The full text of the records below, minus any pictures, should be given back word for word.

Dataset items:

——

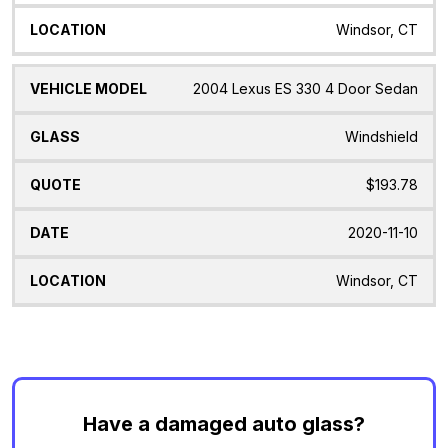
Windsor, CT
2004 Lexus ES 330 4 Door Sedan
Windshield
$193.78
2020-11-10
Windsor, CT
Have a damaged auto glass?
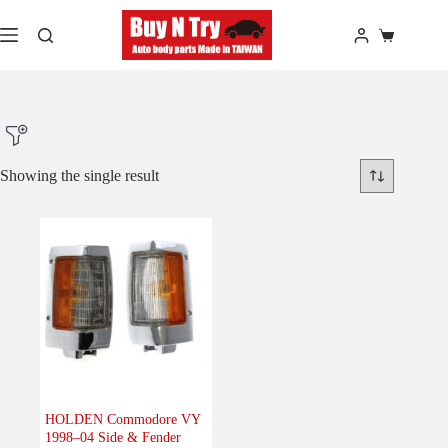
Skip
to
Shopping
content
cart
Showing the single result
Product Make
Product Model
Product Car-Year
Others
(0)
Accessories
(0)
HOLDEN Commodore VY
1998–04 Side & Fender
Body
(1)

——

#### [Answer for this exercise]
Windsor, CT
2004 Lexus ES 330 4 Door Sedan
Windshield
$193.78
2020-11-10
Windsor, CT
Have a damaged auto glass?
Skip
to
Shopping
content
cart
Showing the single result
Product Make
Product Model
Product Car-Year
Others
(0)
Accessories
(0)
HOLDEN Commodore VY
1998–04 Side & Fender
Body
(1)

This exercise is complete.